■ TO DO ■
In the entries below, repeat only the lines between those holding "Jetzt Profil verifizieren." and "Interhyp-Auswertung zeigt: Tilgung", inclusive. Leave pictures out.

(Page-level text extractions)
* * * * *
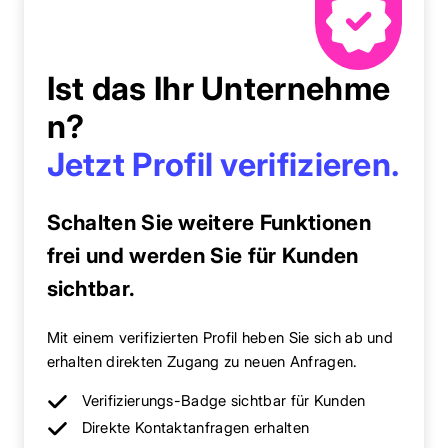
Ist das Ihr Unternehme
n?
Jetzt Profil verifizieren.
Schalten Sie weitere Funktionen
frei und werden Sie für Kunden
sichtbar.
Mit einem verifizierten Profil heben Sie sich ab und
erhalten direkten Zugang zu neuen Anfragen.
Verifizierungs-Badge sichtbar für Kunden
Direkte Kontaktanfragen erhalten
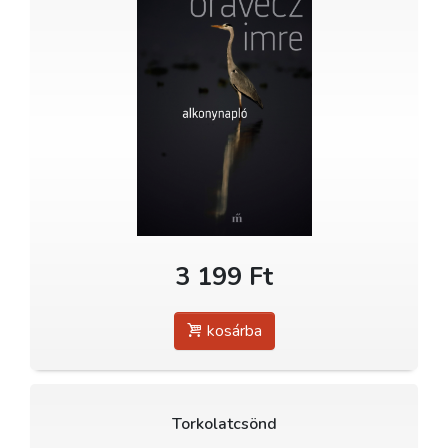
3 199 Ft
kosárba
Torkolatcsönd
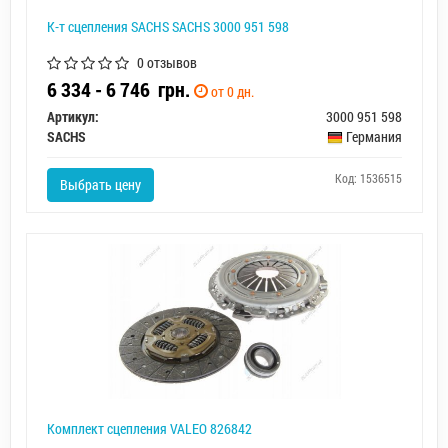
К-т сцепления SACHS SACHS 3000 951 598
0 отзывов
6 334 - 6 746
грн.
от 0 дн.
Артикул:
3000 951 598
SACHS
Германия
Код: 1536515
Выбрать цену
Комплект сцепления VALEO 826842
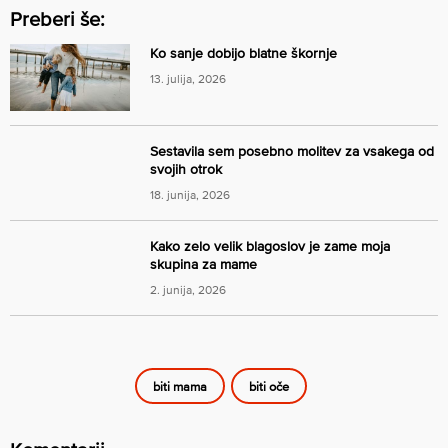
Preberi še:
Ko sanje dobijo blatne škornje
13. julija, 2026
Sestavila sem posebno molitev za vsakega od
svojih otrok
18. junija, 2026
Kako zelo velik blagoslov je zame moja
skupina za mame
2. junija, 2026
biti mama
biti oče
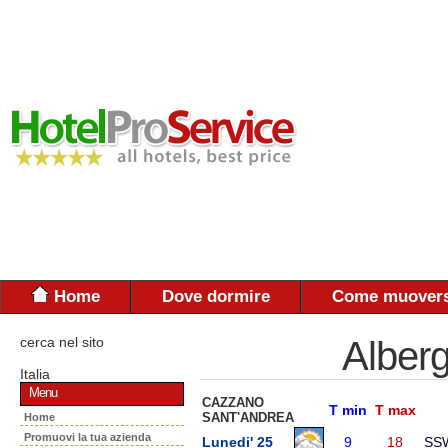
Home
Dove dormire
Come muovers
cerca nel sito
Alber
Italia
Menu
CAZZANO
T min
T max
SANT'ANDREA
Home
Promuovi la tua azienda
Lunedi' 25
9
18
SS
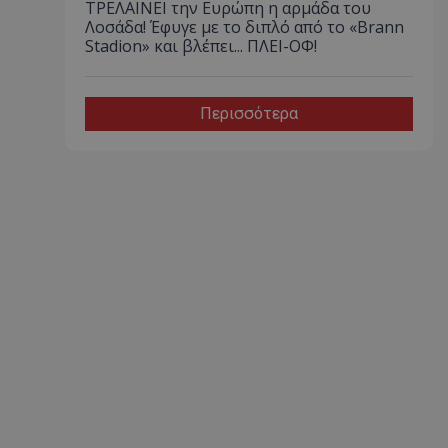
ΤΡΕΛΑΙΝΕΙ την Ευρώπη η αρμάδα του
Λοσάδα! Έφυγε με το διπλό από το «Brann
Stadion» και βλέπει... ΠΛΕΙ-ΟΦ!
Περισσότερα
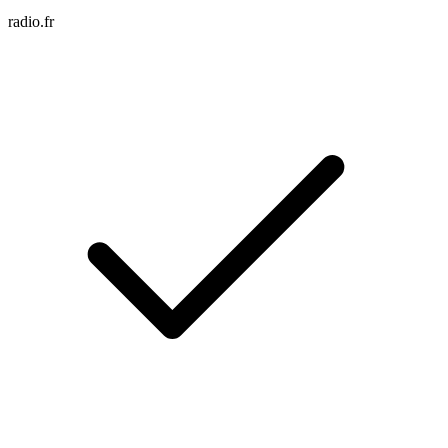
radio.fr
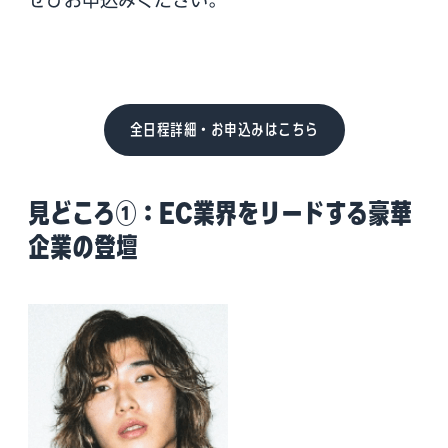
全日程詳細・お申込みはこちら
見どころ①：EC業界をリードする豪華
企業の登壇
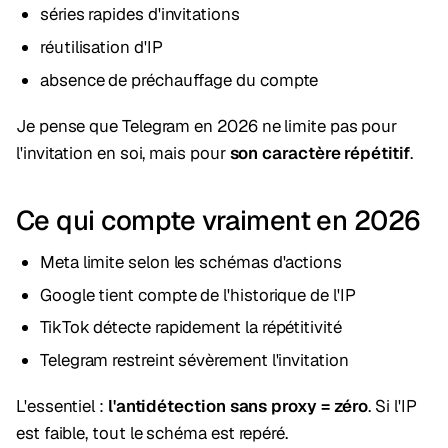
séries rapides d'invitations
réutilisation d'IP
absence de préchauffage du compte
Je pense que Telegram en 2026 ne limite pas pour
l'invitation en soi, mais pour
son caractère répétitif
.
Ce qui compte vraiment en 2026
Meta limite selon les schémas d'actions
Google tient compte de l'historique de l'IP
TikTok détecte rapidement la répétitivité
Telegram restreint sévèrement l'invitation
L'essentiel :
l'antidétection sans proxy = zéro
. Si l'IP
est faible, tout le schéma est repéré.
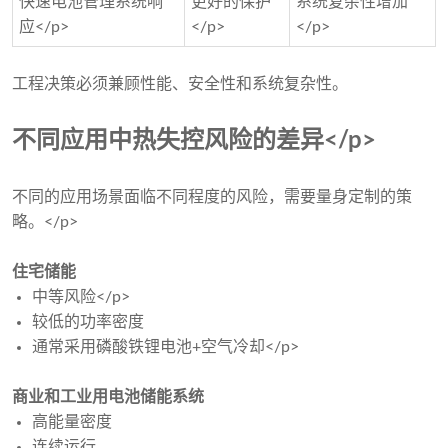
快速电池管理系统响
更好的保护
系统复杂性增加
应</p>
</p>
</p>
工程决策必须兼顾性能、安全性和系统复杂性。
不同应用中热失控风险的差异</p>
不同的应用场景面临不同程度的风险，需要量身定制的策
略。</p>
住宅储能
中等风险</p>
较低的功率密度
通常采用磷酸铁锂电池+空气冷却</p>
商业和工业用电池储能系统
高能量密度
连续运行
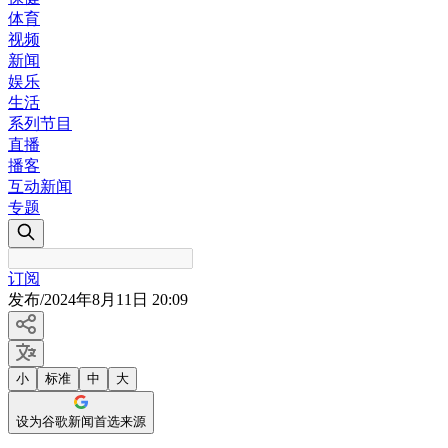
体育
视频
新闻
娱乐
生活
系列节目
直播
播客
互动新闻
专题
订阅
发布
/
2024年8月11日 20:09
小
标准
中
大
设为谷歌新闻首选来源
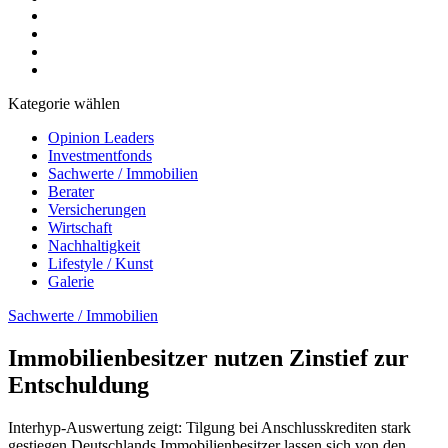
Kategorie wählen
Opinion Leaders
Investmentfonds
Sachwerte / Immobilien
Berater
Versicherungen
Wirtschaft
Nachhaltigkeit
Lifestyle / Kunst
Galerie
Sachwerte / Immobilien
Immobilienbesitzer nutzen Zinstief zur
Entschuldung
Interhyp-Auswertung zeigt: Tilgung bei Anschlusskrediten stark
gestiegen Deutschlands Immobilienbesitzer lassen sich von den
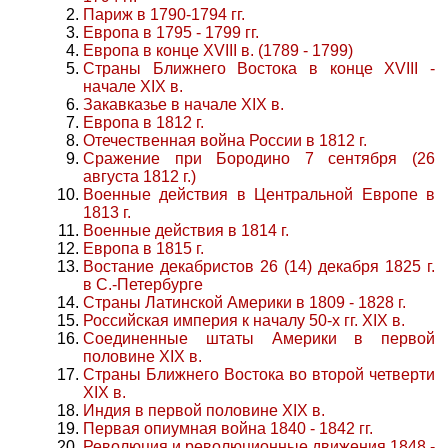
Париж в 1790-1794 гг.
Европа в 1795 - 1799 гг.
Европа в конце XVIII в. (1789 - 1799)
Страны Ближнего Востока в конце XVIII -
начале XIX в.
Закавказье в начале XIX в.
Европа в 1812 г.
Отечественная война России в 1812 г.
Сражение при Бородино 7 сентября (26
августа 1812 г.)
Военные действия в Центральной Европе в
1813 г.
Военные действия в 1814 г.
Европа в 1815 г.
Востание декабристов 26 (14) декабря 1825 г.
в С.-Петербурге
Страны Латинской Америки в 1809 - 1828 г.
Российская империя к началу 50-х гг. XIX в.
Соединенные штаты Америки в первой
половине XIX в.
Страны Ближнего Востока во второй четверти
XIX в.
Индия в первой половине XIX в.
Первая опиумная война 1840 - 1842 гг.
Революция и революционные движения 1848 -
* * * * *
■ EXERCISE OUTPUT ■
Jetzt Profil verifizieren.
Schalten Sie weitere Funktionen
frei und werden Sie für Kunden
sichtbar.
Mit einem verifizierten Profil heben Sie sich ab und
erhalten direkten Zugang zu neuen Anfragen.
Verifizierungs-Badge sichtbar für Kunden
Direkte Kontaktanfragen erhalten
3 199 Ft
kosárba
Torkolatcsönd
К-т сцепления SACHS SACHS 3000 951 598
0 отзывов
6 334 - 6 746
грн.
от 0 дн.
Артикул:
3000 951 598
SACHS
Германия
Код: 1536515
Выбрать цену
Комплект сцепления VALEO 826842
Preberi še:
Ko sanje dobijo blatne škornje
13. julija, 2026
Sestavila sem posebno molitev za vsakega od
svojih otrok
18. junija, 2026
Kako zelo velik blagoslov je zame moja
skupina za mame
2. junija, 2026
biti mama
biti oče
Home
Dove dormire
Come muovers
cerca nel sito
Alber
Italia
Menu
CAZZANO
T min
T max
SANT'ANDREA
Home
Promuovi la tua azienda
Lunedi' 25
9
18
SS
ΤΡΕΛΑΙΝΕΙ την Ευρώπη η αρμάδα του
Λοσάδα! Έφυγε με το διπλό από το «Brann
Stadion» και βλέπει... ΠΛΕΙ-ΟΦ!
Περισσότερα
radio.fr
全日程詳細・お申込みはこちら
見どころ①：EC業界をリードする豪華
企業の登壇
séries rapides d'invitations
réutilisation d'IP
absence de préchauffage du compte
Je pense que Telegram en 2026 ne limite pas pour
l'invitation en soi, mais pour
son caractère répétitif
.
Ce qui compte vraiment en 2026
Meta limite selon les schémas d'actions
Google tient compte de l'historique de l'IP
TikTok détecte rapidement la répétitivité
Telegram restreint sévèrement l'invitation
L'essentiel :
l'antidétection sans proxy = zéro
. Si l'IP
est faible, tout le schéma est repéré.
快速电池管理系统响
更好的保护
系统复杂性增加
应</p>
</p>
</p>
工程决策必须兼顾性能、安全性和系统复杂性。
不同应用中热失控风险的差异</p>
不同的应用场景面临不同程度的风险，需要量身定制的策
略。</p>
住宅储能
中等风险</p>
较低的功率密度
通常采用磷酸铁锂电池+空气冷却</p>
商业和工业用电池储能系统
高能量密度
连续运行
体育
视频
新闻
娱乐
生活
系列节目
直播
播客
互动新闻
专题
订阅
发布
/
2024年8月11日 20:09
小
标准
中
大
设为谷歌新闻首选来源
Kategorie wählen
Opinion Leaders
Investmentfonds
Sachwerte / Immobilien
Berater
Versicherungen
Wirtschaft
Nachhaltigkeit
Lifestyle / Kunst
Galerie
Sachwerte / Immobilien
Immobilienbesitzer nutzen Zinstief zur
Entschuldung
Interhyp-Auswertung zeigt: Tilgung bei Anschlusskrediten stark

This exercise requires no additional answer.